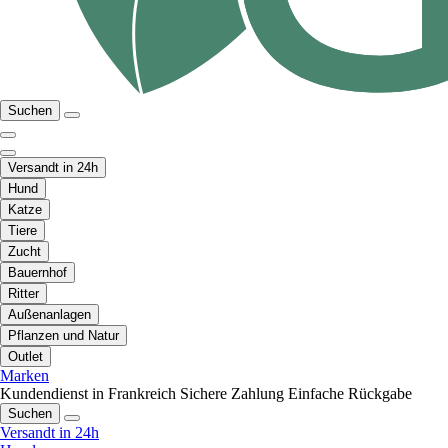
Suchen
Versandt in 24h
Hund
Katze
Tiere
Zucht
Bauernhof
Ritter
Außenanlagen
Pflanzen und Natur
Outlet
Marken
Kundendienst in Frankreich
Sichere Zahlung
Einfache Rückgabe
Suchen
Versandt in 24h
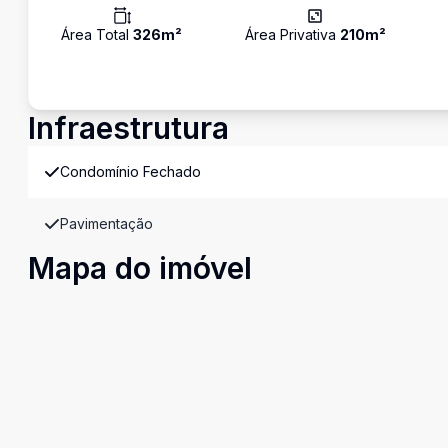
Área Total
326
m²
Área Privativa
210
m²
Infraestrutura
Condomínio Fechado
Pavimentação
Mapa do imóvel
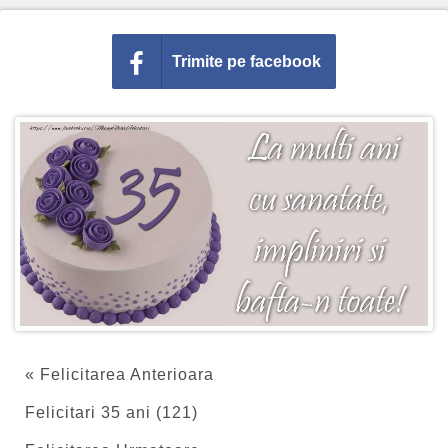
Trimite pe facebook
« Felicitarea Anterioara
Felicitari 35 ani (121)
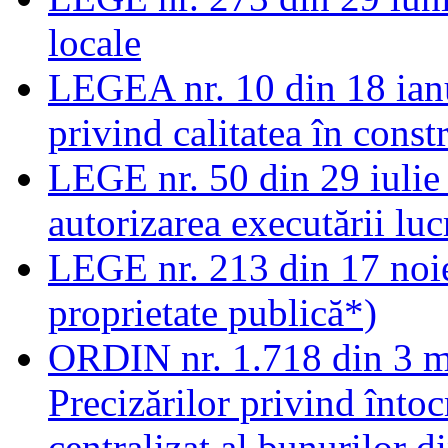
locale
LEGEA nr. 10 din 18 ianu
privind calitatea în constr
LEGE nr. 50 din 29 iulie
autorizarea executării luc
LEGE nr. 213 din 17 noi
proprietate publică*)
ORDIN nr. 1.718 din 3 m
Precizărilor privind întoc
centralizat al bunurilor d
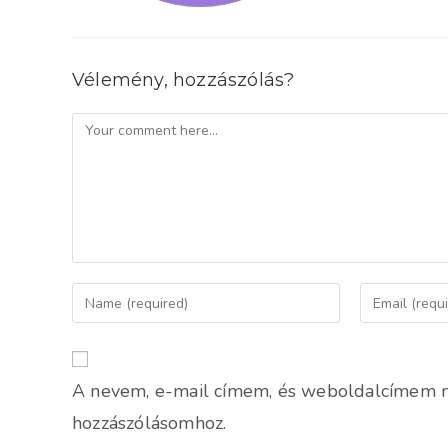
Vélemény, hozzászólás?
Comment
Enter
Enter
your
your
name
email
or
address
A nevem, e-mail címem, és weboldalcímem 
username
to
to
comment
hozzászólásomhoz.
comment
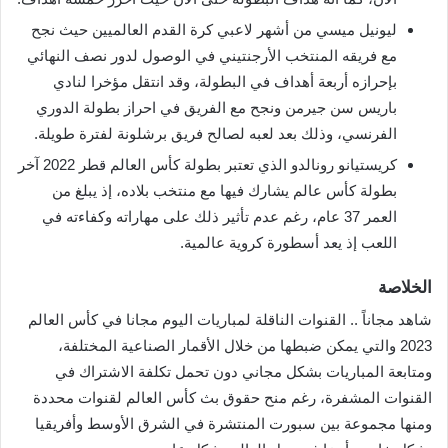
ليونيل ميسي من أشهر لاعبي كرة القدم العالميين حيث نجح
مع فريقه المنتخب الأرجنتيني في الوصول لدور نصف النهائي
بإحرازه أربعة أهداف في البطولة، وقد انتقل مؤخرا لنادي
باريس سن جيرمن ونجح مع الفريق في احراز بطولة الدوري
الفرنسي، وذلك بعد لعبه لصالح فريق برشلونة لفترة طويلة.
كريستيانو رونالدو الذي تعتبر بطولة كأس العالم قطر 2022 آخر
بطولة كأس عالم يشارك فيها مع منتخب بلاده، إذ يبلغ من
العمر 37 عام، رغم عدم تأثير ذلك على مهاراته وكفاءته في
اللعب إذ يعد أسطورة كروية عالمية.
الخلاصة
شاهد مجاناً .. القنوات الناقلة لمباريات اليوم مجانا في كأس العالم
2023 والتي يمكن ضبطها من خلال الأقمار الصناعية المختلفة،
ومتابعة المباريات بشكل مجاني دون تحمل تكلفة الاشتراك في
القنوات المشفرة، رغم منح حقوق بث كأس العالم لقنوات محددة
ومنها مجموعة بين سبورت المنتشرة في الشرق الأوسط وأفريقيا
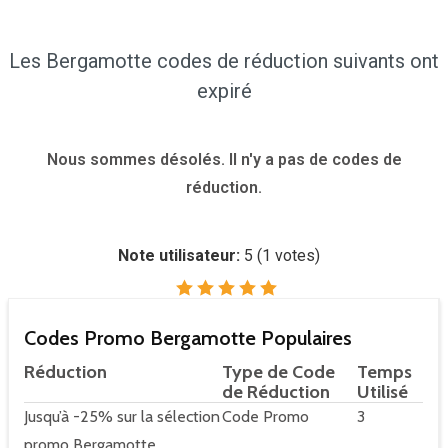
Les Bergamotte codes de réduction suivants ont
expiré
Nous sommes désolés. Il n'y a pas de codes de
réduction.
Note utilisateur:
5
(
1
votes)
Codes Promo Bergamotte Populaires
Réduction
Type de Code
Temps
de Réduction
Utilisé
Jusqu’à -25% sur la sélection
Code Promo
3
promo Bergamotte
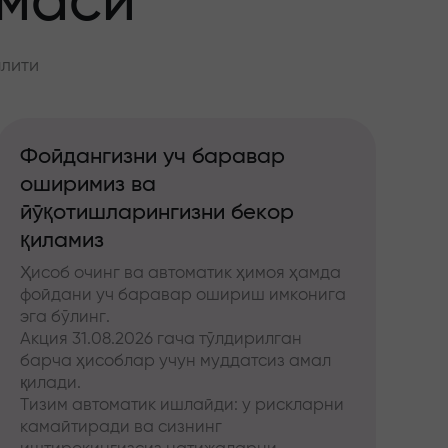
ммаси
алити
Фойдангизни уч баравар
оширимиз ва
йўқотишларингизни бекор
қиламиз
Ҳисоб очинг ва автоматик ҳимоя ҳамда
фойдани уч баравар ошириш имконига
эга бўлинг.
Акция 31.08.2026 гача тўлдирилган
барча ҳисоблар учун муддатсиз амал
қилади.
Тизим автоматик ишлайди: у рискларни
камайтиради ва сизнинг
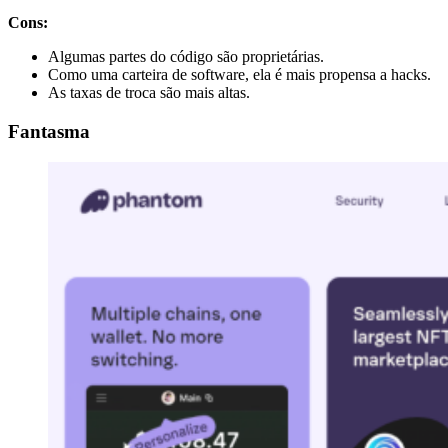
Cons:
Algumas partes do código são proprietárias.
Como uma carteira de software, ela é mais propensa a hacks.
As taxas de troca são mais altas.
Fantasma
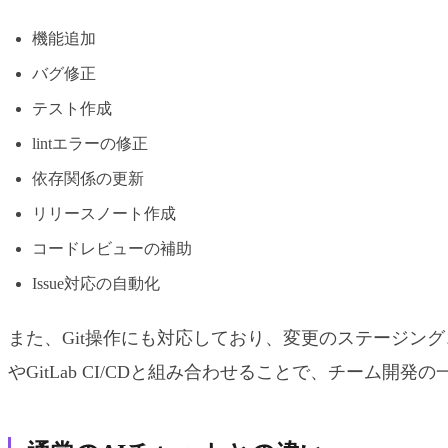
機能追加
バグ修正
テスト作成
lintエラーの修正
依存関係の更新
リリースノート作成
コードレビューの補助
Issue対応の自動化
また、Git操作にも対応しており、変更のステージング、
やGitLab CI/CDと組み合わせることで、チーム開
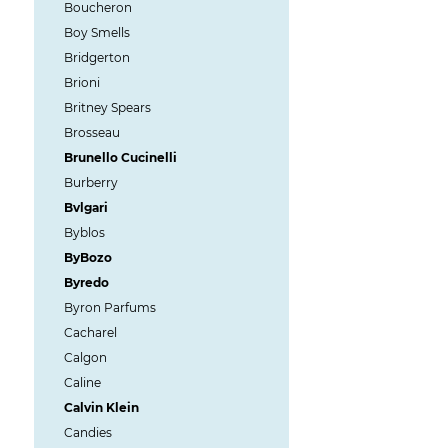
Boucheron
Boy Smells
Bridgerton
Brioni
Britney Spears
Brosseau
Brunello Cucinelli
Burberry
Bvlgari
Byblos
ByBozo
Byredo
Byron Parfums
Cacharel
Calgon
Caline
Calvin Klein
Candies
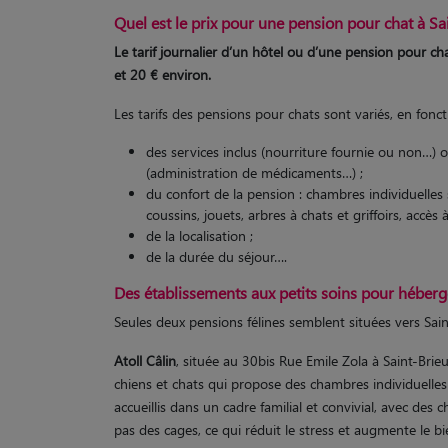
Quel est le prix pour une pension pour chat à Sa
Le tarif journalier d’un hôtel ou d’une pension pour cha
et 20 € environ.
Les tarifs des pensions pour chats sont variés, en fonct
des services inclus (nourriture fournie ou non…) 
(administration de médicaments…) ;
du confort de la pension : chambres individuelle
coussins, jouets, arbres à chats et griffoirs, accès 
de la localisation ;
de la durée du séjour….
Des établissements aux petits soins pour héberg
Seules deux pensions félines semblent situées vers Sain
Atoll Câlin
, située au 30bis Rue Emile Zola à Saint-Brie
chiens et chats qui propose des chambres individuelle
accueillis dans un cadre familial et convivial, avec des
pas des cages, ce qui réduit le stress et augmente le b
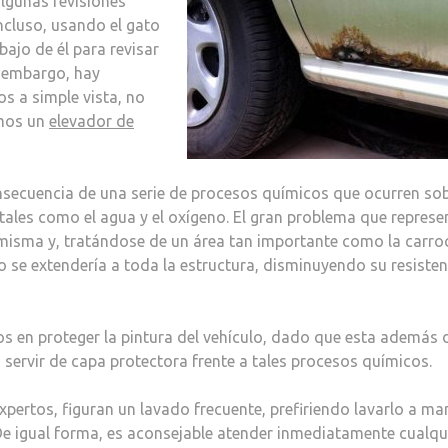
algunas revisiones
ncluso, usando el gato
ajo de él para revisar
n embargo, hay
s a simple vista, no
amos un
elevador de
consecuencia de una serie de procesos químicos que ocurren so
 tales como el agua y el oxígeno. El gran problema que represe
la misma y, tratándose de un área tan importante como la carro
o se extendería a toda la estructura, disminuyendo su resisten
s en proteger la pintura del vehículo, dado que esta además 
o servir de capa protectora frente a tales procesos químicos.
ertos, figuran un lavado frecuente, prefiriendo lavarlo a m
 De igual forma, es aconsejable atender inmediatamente cualqu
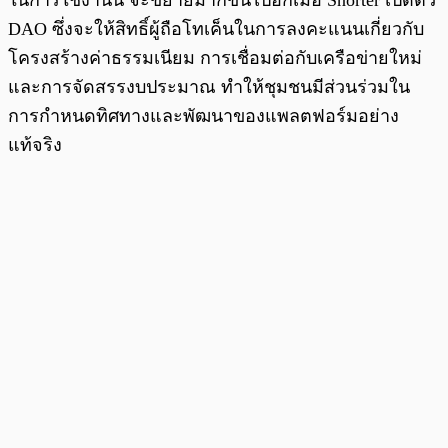
ในการใช้งานนี้ จะขยายมากขึ้นไปอีกเมื่อ Snorter เปิดตัว
DAO ซึ่งจะให้สิทธิ์ผู้ถือโทเค็นในการลงคะแนนเกี่ยวกับ
โครงสร้างค่าธรรมเนียม การเชื่อมต่อกับเครือข่ายใหม่
และการจัดสรรงบประมาณ ทำให้ชุมชนมีส่วนร่วมใน
การกำหนดทิศทางและพัฒนาของแพลตฟอร์มอย่าง
แท้จริง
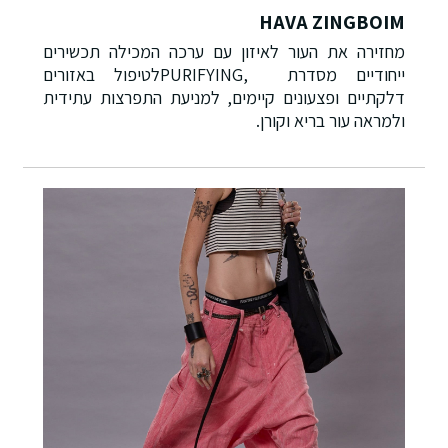
HAVA ZINGBOIM
מחזירה את העור לאיזון עם ערכה המכילה תכשירים
ייחודיים מסדרת
PURIFYING,
לטיפול באזורים
דלקתיים ופצעונים קיימים, למניעת התפרצות עתידית
ולמראה עור בריא וקורן.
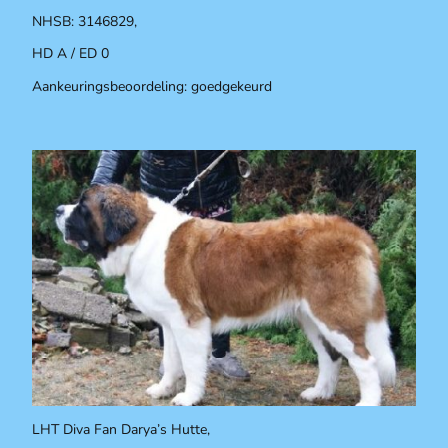
NHSB: 3146829,
HD A / ED 0
Aankeuringsbeoordeling: goedgekeurd
LHT Diva Fan Darya’s Hutte,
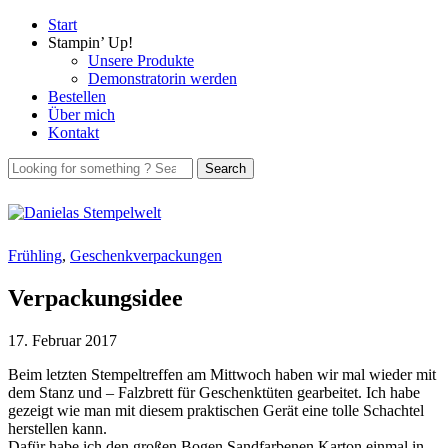
Start
Stampin’ Up!
Unsere Produkte
Demonstratorin werden
Bestellen
Über mich
Kontakt
Frühling
,
Geschenkverpackungen
Verpackungsidee
17. Februar 2017
Beim letzten Stempeltreffen am Mittwoch haben wir mal wieder mit
dem Stanz und – Falzbrett für Geschenktüten gearbeitet. Ich habe
gezeigt wie man mit diesem praktischen Gerät eine tolle Schachtel
herstellen kann.
Dafür habe ich den großen Bogen Sandfarbenen Karton einmal in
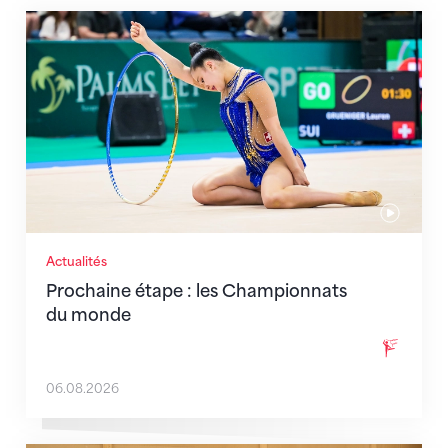
Prochaine étape : les Championnats du monde
Actualités
Prochaine étape : les Championnats
du monde
06.08.2026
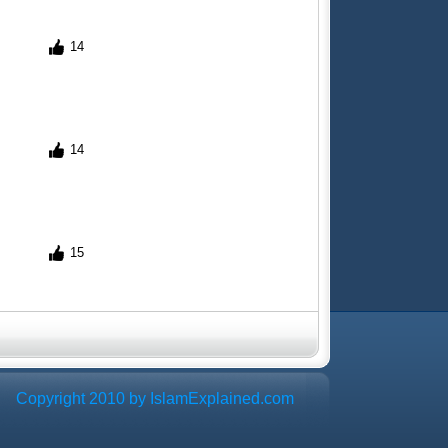
14
14
15
Copyright 2010 by IslamExplained.com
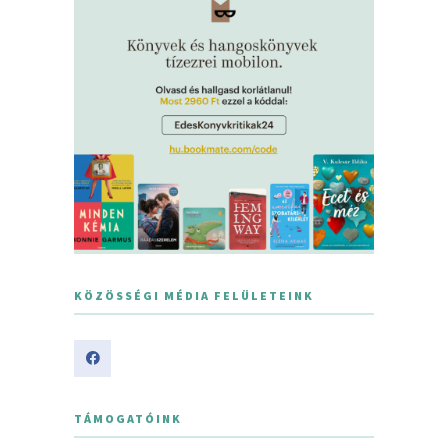
KÖZÖSSÉGI MÉDIA FELÜLETEINK
TÁMOGATÓINK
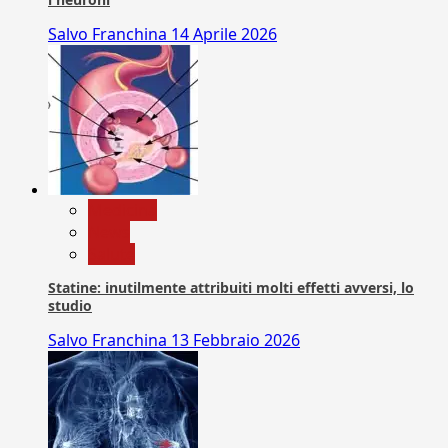
Salvo Franchina
14 Aprile 2026
Medicina
News
Salute
Statine: inutilmente attribuiti molti effetti avversi, lo
studio
Salvo Franchina
13 Febbraio 2026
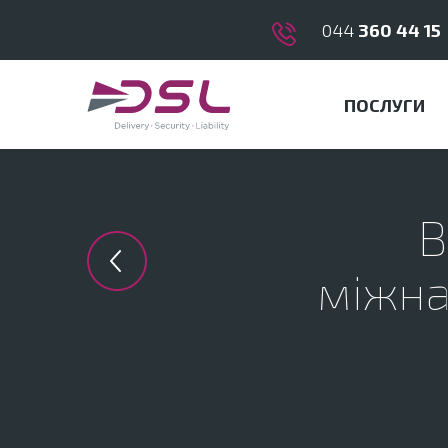
044
360 44 15
ПОСЛУГИ
В
Previous in category
міжна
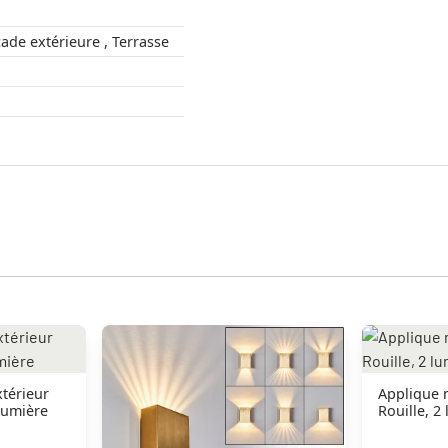
Extérieur , Façade extérieure , Terrasse
térieur
Applique 
lumière
Rouille, 2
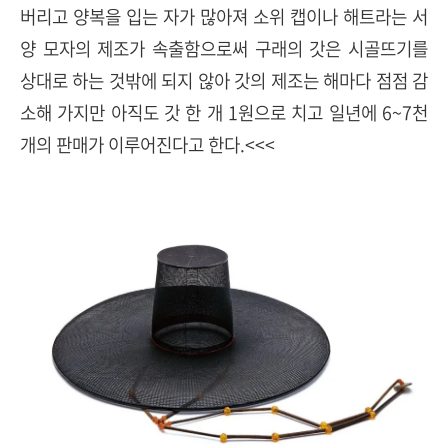
버리고 양복을 입는 자가 많아져 소위 캡이나 해트라는 서
양 모자의 제조가 속출함으로써 구래의 갓은 시골뜨기를
상대로 하는 것밖에 되지 않아 갓의 제조는 해마다 점점 감
소해 가지만 아직도 갓 한 개 1원으로 치고 일년에 6~7천
개의 판매가 이루어진다고 한다.<<<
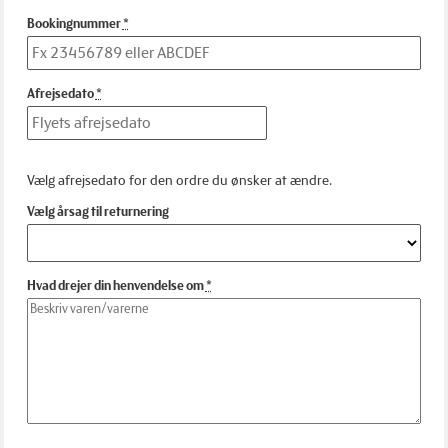
Bookingnummer
Afrejsedato
Vælg afrejsedato for den ordre du ønsker at ændre.
Vælg årsag til returnering
Hvad drejer din henvendelse om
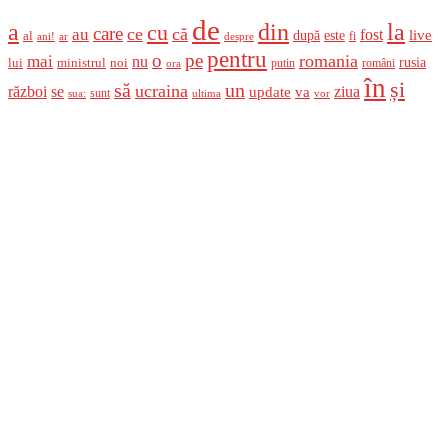
de
a
din
la
cu
care
ce
că
au
fost
live
după
este
al
fi
ani!
ar
despre
pentru
o
pe
romania
mai
nu
ministrul
rusia
lui
noi
români
putin
ora
în
și
un
să
ucraina
război
se
update
ziua
va
sunt
sua:
ultima
vor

——————

Assignment.
Pull out every line of the records above that contains the word "автоматик".

Response box.
Ҳисоб очинг ва автоматик ҳимоя ҳамда
Тизим автоматик ишлайди: у рискларни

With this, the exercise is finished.